Yılmaz İpekçilik'in sahibi 30 yıllık usta Ali Büyükaşık (39 yaşında), 9 yaşından beri ipek üreticiliği ve dokumaya ilgi duyduğunu anlattı. Baba mesleğini devraldığını dile getiren Büyükaşık, Kültür ve Turizm Bakanlığı tarafından babası ipek ustası Hasan Büyükaşık'ı yaşayan insan hazinesi olarak ilan edildiğini söyledi.
Ramazanda ipek dokumanın nasıl yapıldığını gösteren stantlara ilginin yoğun olduğunu ifade eden Büyükaşık, ipek dokumanın nasıl yapıldığını da canlı olarak yerli ve yabancı turistlere gösteriyor. Ramazanda en çok ipek dokuma şal ve başörtülerine ilgi olduğuna dikkati çeken Büyükaşık, şöyle konuştu:
"İpek böceği kozasından ipek iplik üretimi gerçekleştiriyoruz. Baba ve dede sanatı olan ipek dokumayı, Hatay'da 5. kuşak olarak yapmaktayız. Babam bu sanatı ciddi bir şekilde sevdirdi. İpek kozasından ipek üretimi yapıp daha sonrasında el tezgahında farklı aşamadan geçip, kumaş ürün haline getiriyoruz. Standımıza gelenler teşekkür ediyorlar. Maalesef bu sanatımızla ilgilenen kişilerin sayısı az. Türkiye'de bu sanatımız hiç ölmesin istiyoruz. 2000 yılında kozacılık Türkiye'de sıfıra düşmüş durumdaydı. Şu an devletimizin desteğiyle 6-7 yıldır ciddi koza çıkıyor. Maalesef üretici olmadığı için biz alabildiğimizi alıyoruz. Bizden artan koza da Çin'e satılıyor. Keşke herkes bu ipek iplik üretimini ve sanatı severek yapsa."

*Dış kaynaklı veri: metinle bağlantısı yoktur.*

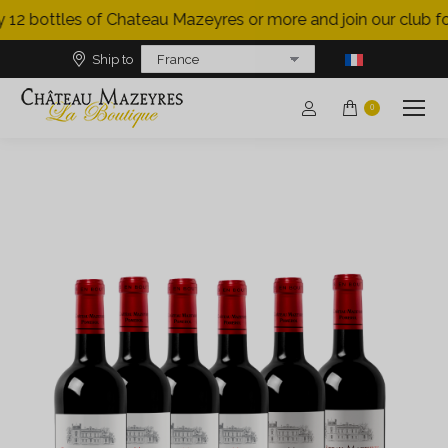
 12 bottles of Chateau Mazeyres or more and join our club for
Ship to
0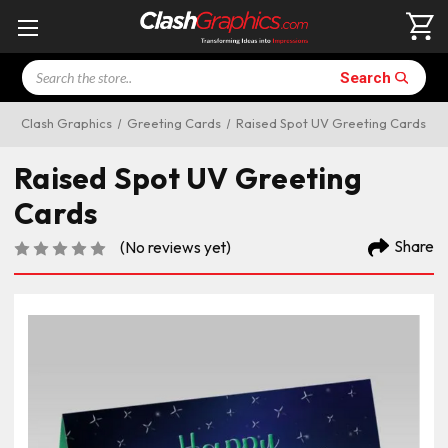
Search
Search
Clash Graphics
Greeting Cards
Raised Spot UV Greeting Cards
Raised Spot UV Greeting
Cards
Share
(No reviews yet)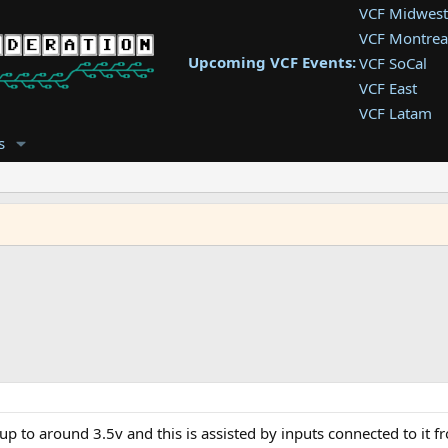
VCF Midwest
VCF Montrea
Upcoming VCF Events:
VCF SoCal
VCF East
VCF Latam
VCF Pac. NW
s
VCF Southwe
VCF Southea
VCF West
up to around 3.5v and this is assisted by inputs connected to it f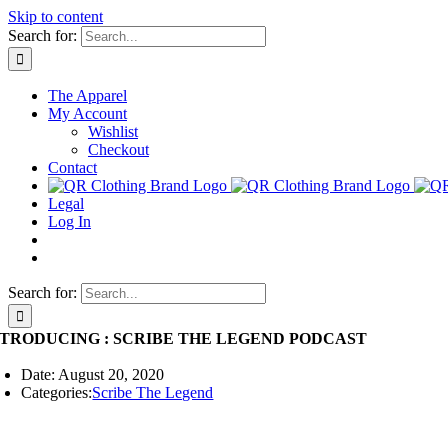
Skip to content
Search for:
The Apparel
My Account
Wishlist
Checkout
Contact
Legal
Log In
Search for:
NTRODUCING : SCRIBE THE LEGEND PODCAST
Date: August 20, 2020
Categories:
Scribe The Legend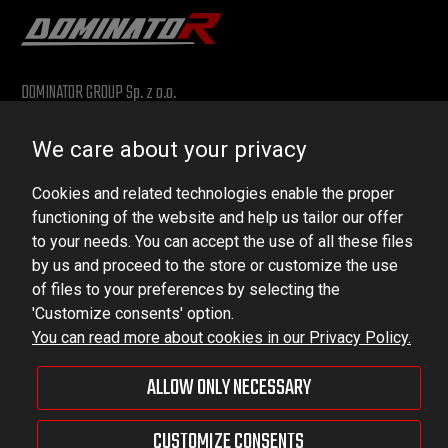
DOMINATOR GROUP Sp. z o.o.
Ludowa 59, 43-514 Kaniów, POLAND
We care about your privacy
VAT ID No.: 6521751083
Cookies and related technologies enable the proper
dominator@dominator.pl
functioning of the website and help us tailor our offer
to your needs. You can accept the use of all these files
by us and proceed to the store or customize the use
of files to your preferences by selecting the
© Copyright 2022 | Dominator Group Sp. z o. o.
'Customize consents' option.
You can read more about cookies in our Privacy Policy.
VIEW FULL VERSION OF THE SITE
ALLOW ONLY NECESSARY
Sklep internetowy Shoper Premium
CUSTOMIZE CONSENTS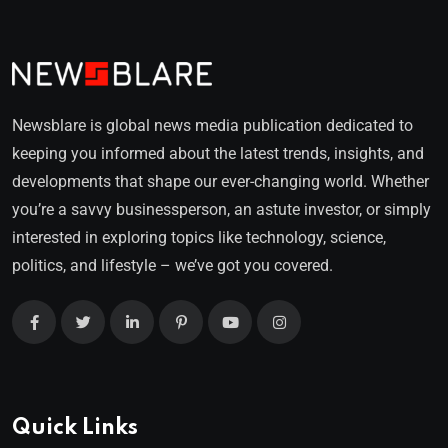
Newsblare is global news media publication dedicated to
keeping you informed about the latest trends, insights, and
developments that shape our ever-changing world. Whether
you’re a savvy businessperson, an astute investor, or simply
interested in exploring topics like technology, science,
politics, and lifestyle – we’ve got you covered.
Quick Links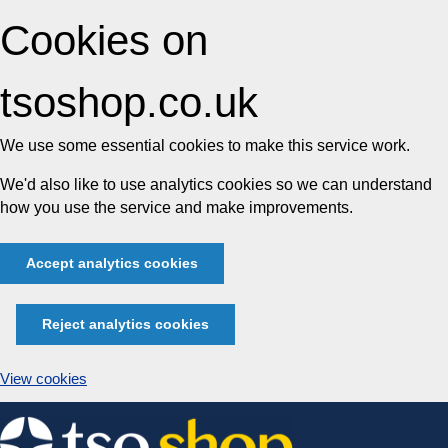
Cookies on
tsoshop.co.uk
We use some essential cookies to make this service work.
We'd also like to use analytics cookies so we can understand
how you use the service and make improvements.
Accept analytics cookies
Reject analytics cookies
View cookies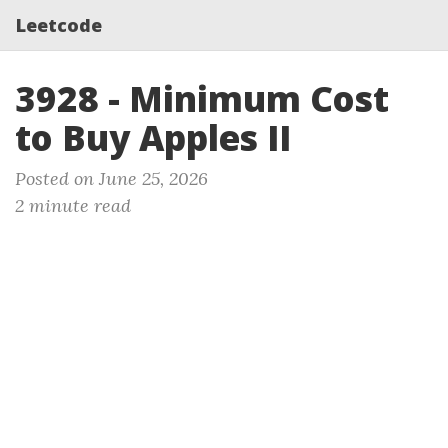
Leetcode
3928 - Minimum Cost
to Buy Apples II
Posted on June 25, 2026
2 minute read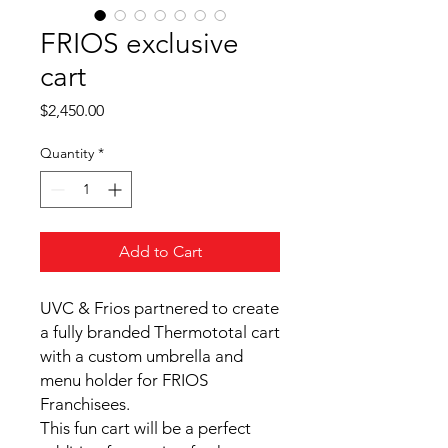
FRIOS exclusive
cart
Price
$2,450.00
Quantity
*
Add to Cart
UVC & Frios partnered to create
a fully branded Thermototal cart
with a custom umbrella and
menu holder for FRIOS
Franchisees.
This fun cart will be a perfect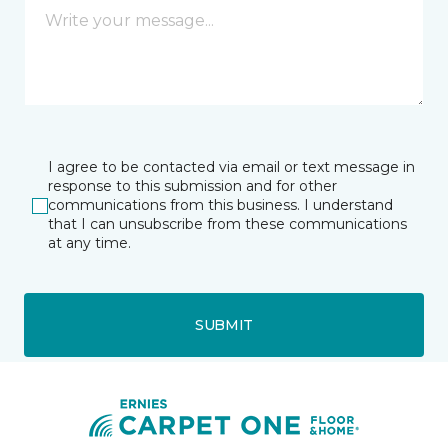
I agree to be contacted via email or text message in
response to this submission and for other
communications from this business. I understand
that I can unsubscribe from these communications
at any time.
SUBMIT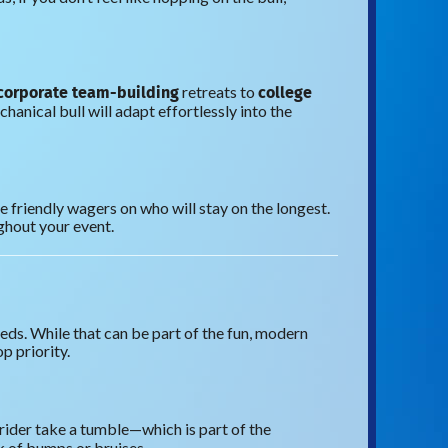
corporate team-building
college
retreats to
ical bull will adapt effortlessly into the
e friendly wagers on who will stay on the longest.
ghout your event.
eds. While that can be part of the fun, modern
p priority.
 rider take a tumble—which is part of the
sk of bumps or bruises.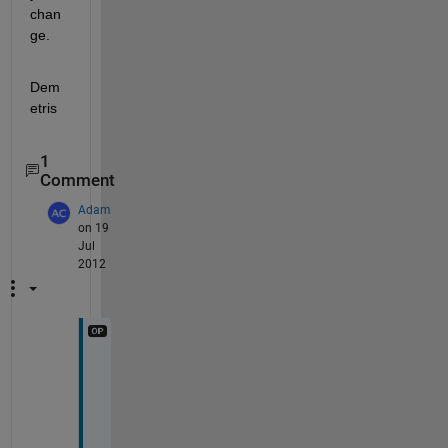
chan
ge.
Dem
etris
1
Comment
Adam
on 19
Jul
2012
T
h
a
n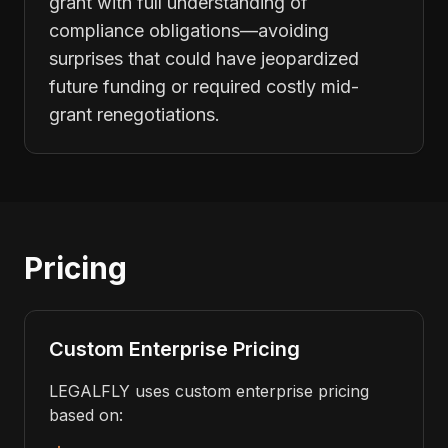
grant with full understanding of
compliance obligations—avoiding
surprises that could have jeopardized
future funding or required costly mid-
grant renegotiations.
Pricing
Custom Enterprise Pricing
LEGALFLY uses custom enterprise pricing
based on: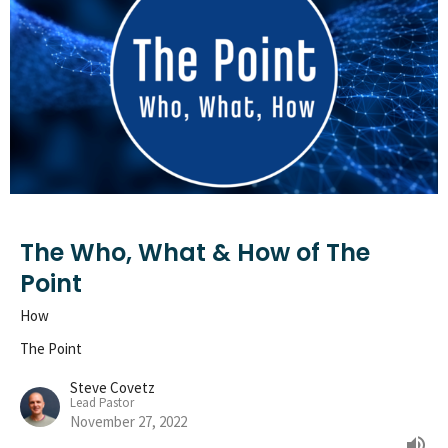
The Who, What & How of The
Point
How
The Point
Steve Covetz
Lead Pastor
November 27, 2022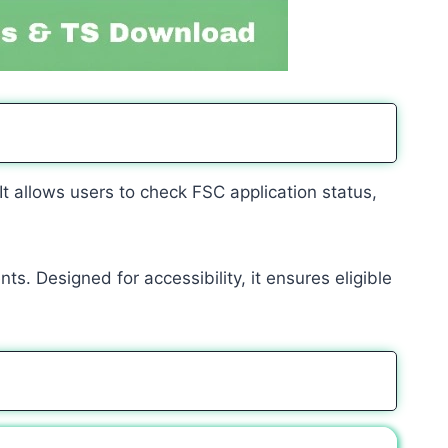
 It allows users to check FSC application status,
s. Designed for accessibility, it ensures eligible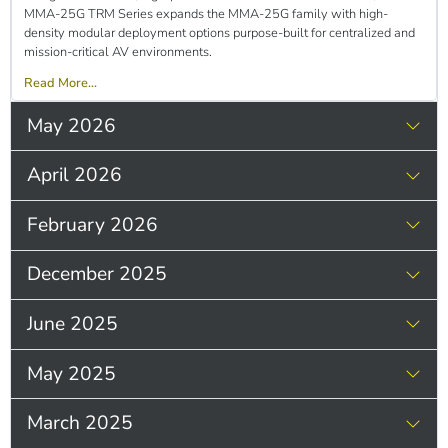
MMA-25G TRM Series expands the MMA-25G family with high-
density modular deployment options purpose-built for centralized and
mission-critical AV environments.
Read More...
May 2026
April 2026
February 2026
December 2025
June 2025
May 2025
March 2025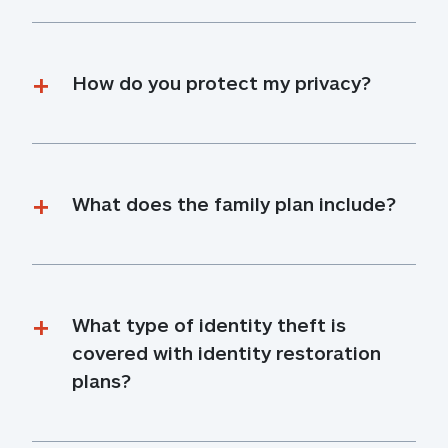
How do you protect my privacy?
What does the family plan include?
What type of identity theft is 
covered with identity restoration 
plans?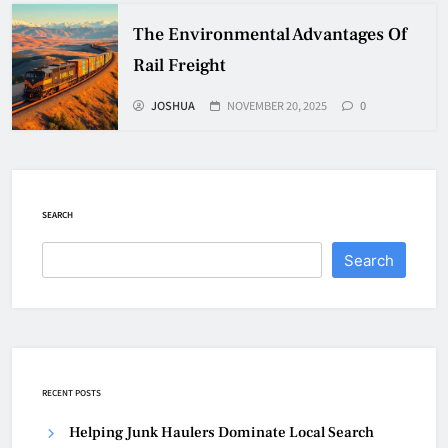
The Environmental Advantages Of
Rail Freight
JOSHUA
NOVEMBER 20, 2025
0
SEARCH
Search
RECENT POSTS
Helping Junk Haulers Dominate Local Search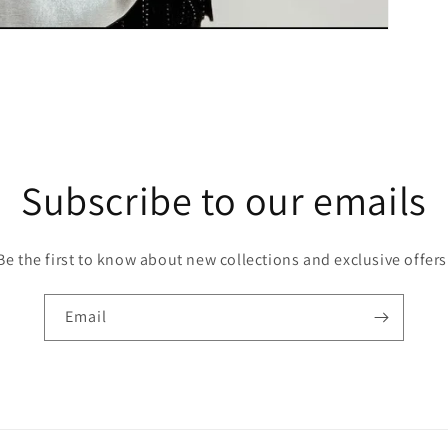
Subscribe to our emails
Be the first to know about new collections and exclusive offers
Email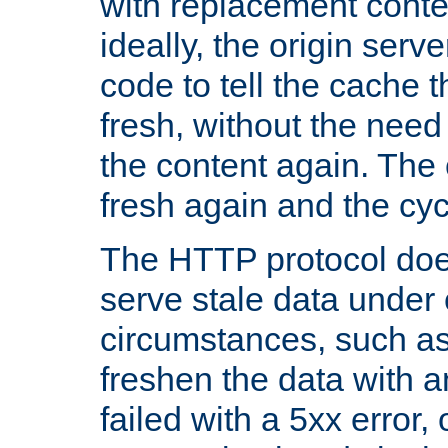
with replacement content 
ideally, the origin serv
code to tell the cache th
fresh, without the need
the content again. Th
fresh again and the cyc
The HTTP protocol doe
serve stale data under 
circumstances, such as
freshen the data with a
failed with a 5xx error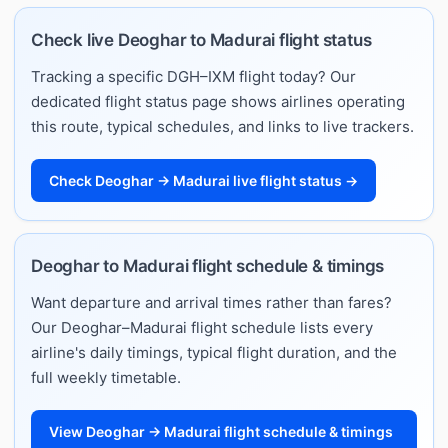
Check live Deoghar to Madurai flight status
Tracking a specific DGH–IXM flight today? Our
dedicated flight status page shows airlines operating
this route, typical schedules, and links to live trackers.
Check Deoghar → Madurai live flight status →
Deoghar to Madurai flight schedule & timings
Want departure and arrival times rather than fares?
Our Deoghar–Madurai flight schedule lists every
airline's daily timings, typical flight duration, and the
full weekly timetable.
View Deoghar → Madurai flight schedule & timings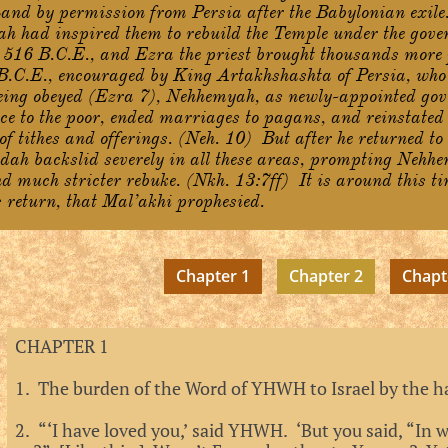
Land by permission from Persia after the Babylonian exile
h had inspired them to rebuild the Temple under the gove
 516 B.C.E., and Ezra the priest brought thousands more
 B.C.E., encouraged by King Artakhshashta of Persia, who 
ing obeyed (Ezra 7), Nehhemyah, as newly-appointed gov
ice to the poor, ended marriages to pagans, and reinstated
of tithes and offerings. (Neh. 10) But after he returned to
dah backslid severely in all these areas, prompting Nehh
d much stricter rebuke. (Nkh. 13:7ff) It is around this tim
return, that Mal’akhi prophesied.
Chapter 1
Chapter 2
Chapt
CHAPTER 1
1. The burden of the Word of YHWH to Israel by the h
2. “‘I have loved you,’ said YHWH. ‘But you said, “In 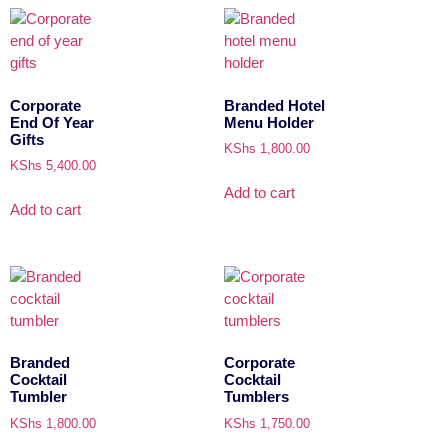
Corporate
Branded Hotel
End Of Year
Menu Holder
Gifts
KShs
1,800.00
KShs
5,400.00
Add to cart
Add to cart
Branded
Corporate
Cocktail
Cocktail
Tumbler
Tumblers
KShs
1,800.00
KShs
1,750.00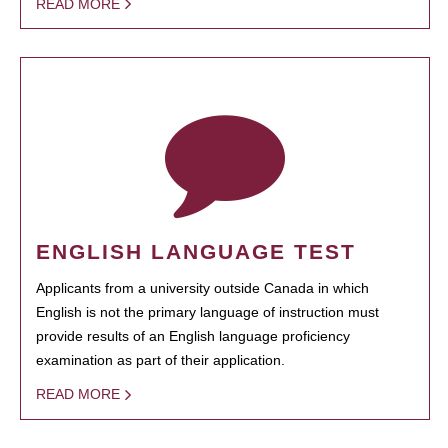
READ MORE
ENGLISH LANGUAGE TEST
Applicants from a university outside Canada in which
English is not the primary language of instruction must
provide results of an English language proficiency
examination as part of their application.
READ MORE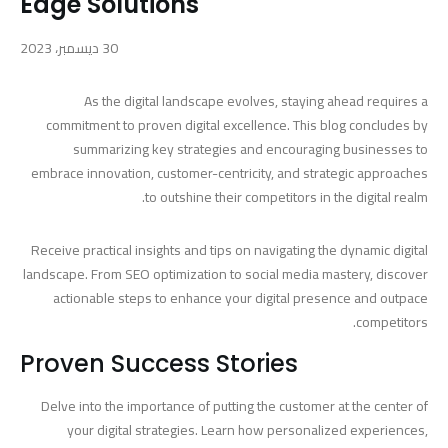
Edge Solutions
30 ديسمبر، 2023
As the digital landscape evolves, staying ahead requires a
commitment to proven digital excellence. This blog concludes by
summarizing key strategies and encouraging businesses to
embrace innovation, customer-centricity, and strategic approaches
to outshine their competitors in the digital realm.
Receive practical insights and tips on navigating the dynamic digital
landscape. From SEO optimization to social media mastery, discover
actionable steps to enhance your digital presence and outpace
competitors.
Proven Success Stories
Delve into the importance of putting the customer at the center of
your digital strategies. Learn how personalized experiences,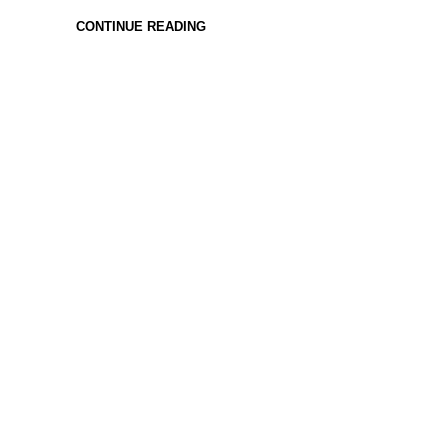
CONTINUE READING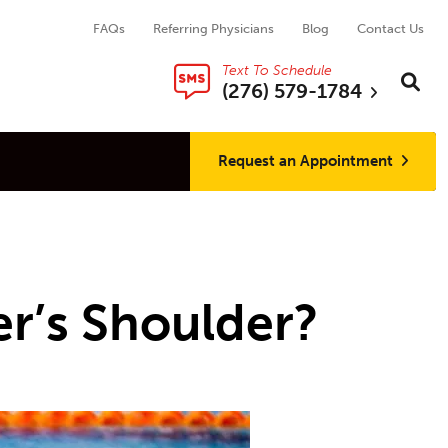
FAQs
Referring Physicians
Blog
Contact Us
Text To Schedule
Search thi
Sear
(276) 579-1784
Request an Appointment
r’s Shoulder?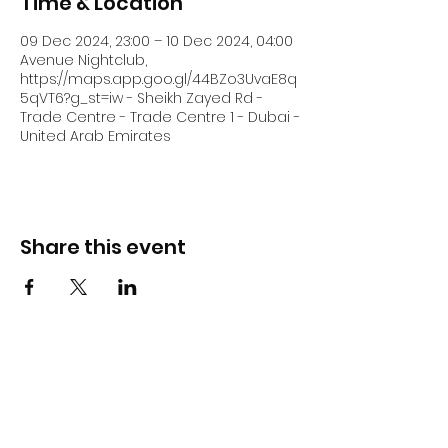
Time & Location
09 Dec 2024, 23:00 – 10 Dec 2024, 04:00
Avenue Nightclub,
https://maps.app.goo.gl/44BZo3UvaE8q
5qVT6?g_st=iw - Sheikh Zayed Rd -
Trade Centre - Trade Centre 1 - Dubai -
United Arab Emirates
Share this event
DJ Slick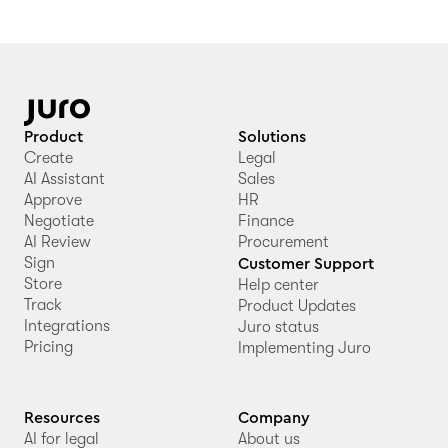
Product
Solutions
Create
Legal
AI Assistant
Sales
Approve
HR
Negotiate
Finance
AI Review
Procurement
Sign
Customer Support
Store
Help center
Track
Product Updates
Integrations
Juro status
Pricing
Implementing Juro
Resources
Company
AI for legal
About us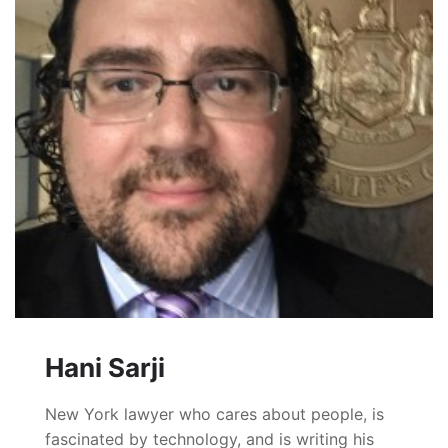
Hani Sarji
New York lawyer who cares about people, is
fascinated by technology, and is writing his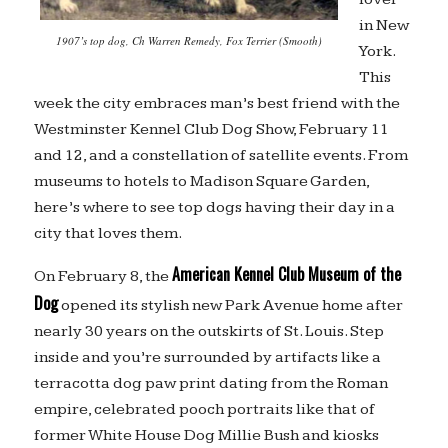
in New
1907’s top dog, Ch Warren Remedy, Fox Terrier (Smooth)
York.
This
week the city embraces man’s best friend with the
Westminster Kennel Club Dog Show, February 11
and 12, and a constellation of satellite events. From
museums to hotels to Madison Square Garden,
here’s where to see top dogs having their day in a
city that loves them.
American Kennel Club Museum of the
On February 8, the
Dog
opened its stylish new Park Avenue home after
nearly 30 years on the outskirts of St. Louis. Step
inside and you’re surrounded by artifacts like a
terracotta dog paw print dating from the Roman
empire, celebrated pooch portraits like that of
former White House Dog Millie Bush and kiosks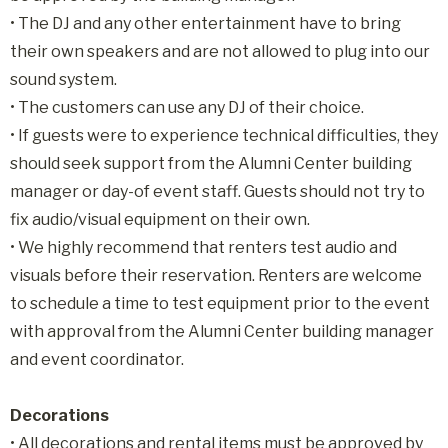
• The DJ and any other entertainment have to bring
their own speakers and are not allowed to plug into our
sound system.
• The customers can use any DJ of their choice.
•
If guests were to experience technical difficulties, they
should seek support from the Alumni Center building
manager or day-of event staff. Guests should not try to
fix audio/visual equipment on their own.
•
We highly recommend that renters test audio and
visuals before their reservation. Renters are welcome
to schedule a time to test equipment prior to the event
with approval from the Alumni Center building manager
and event coordinator.
Decorations
• All decorations and rental items must be approved by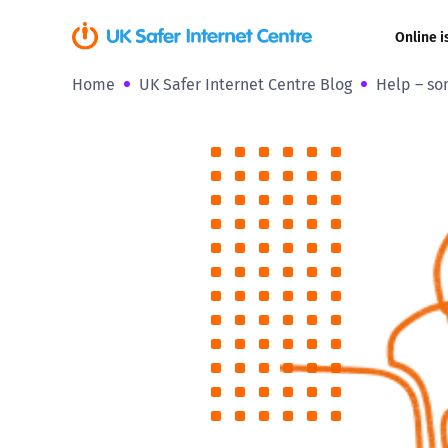
Online i
Home
UK Safer Internet Centre Blog
Help – so
Coerced onli
sexual abuse
Cyberflashin
Gaming
Livestreamin
Misinformati
Online Bullyi
Online Chall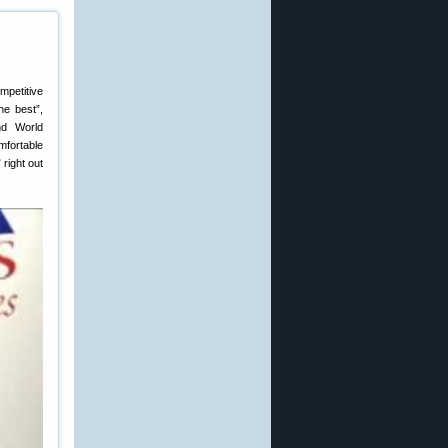
mpetitive
he best”,
nd World
mfortable
 right out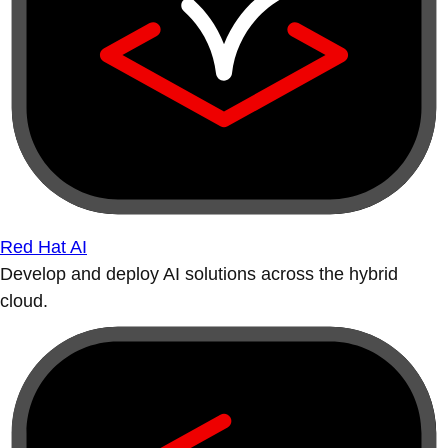
Red Hat AI
Develop and deploy AI solutions across the hybrid
cloud.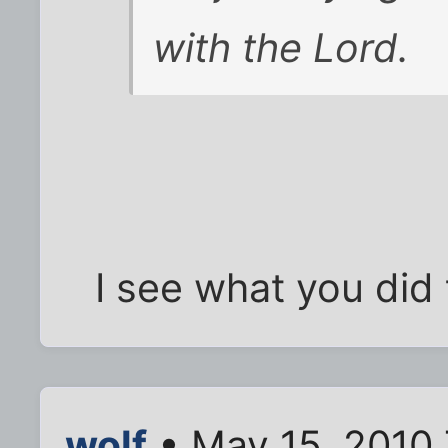
with the Lord.
I see what you did 
wolf
• May 15, 2010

- El emeği göz nuru ürünler iğne oyası
Geçmişten günümüze yaşatılmaya çalışılan bir diğer el sanatı da iğne oyası. Çarşıda ziyaretçilerin ilgi gösterdiği iğne oyası standında emekli sınıf öğretmeni 58 yaşındaki Semra Alp, Mersinden geldiğini belirterek, Mersin'de evlerde çalışarak iğne oyası yapan kadınların da olduğunu anlattı.
Evlerinde çalışan kadınlara iplikleri ve desen fotokopilerini verdiğini aktaran Alp, şöyle devam etti:
"Tasarımları ben yapıyorum. Kadınlara modelleri vererek yaptırıyoruz. İğne oyası yaparak ev hanımları ev ekonomisine de katkı sağlıyor. Emekli olduktan sonra 10 yıldır iğne oyası yapıyoruz. Çocukluğumdan beri el becerilerim çok iyidir. Hem tığ hem de iğne oyaları üzerine olsun. Emekli olduktan sonra bu işlerle ilgileniyorum. İğne oyaları unutulmaya yüz tutmuş el işlerinden biri. Bu ürünleri tekrar tanıtmak için mücadele ettik. Tasarımların tüm iğne oyaları bana aittir. 3 çeşit iplikle çalışıyorum, iğne oyasından fincan altı, bardak altı, örtüler, oda takımları, salon takımları, fiskos, oval takım, orta sehpa, ayrıca renkli iğne oyalarımız mevcut. Tasarım amaçlı kolyeler de yaptırıyoruz. Bütün ürünlere ramazanda talep çok. Hepsi el emeği ürünlerimiz. Unutulmaya yüz tutmuş el işi ürünleri tanıtmamız gerekiyor. Yapılan her şeyi zevkle isteyerek yapmak gerekiyor, bunları yaptığınız zaman güzel şeyler ortaya çıkıyor."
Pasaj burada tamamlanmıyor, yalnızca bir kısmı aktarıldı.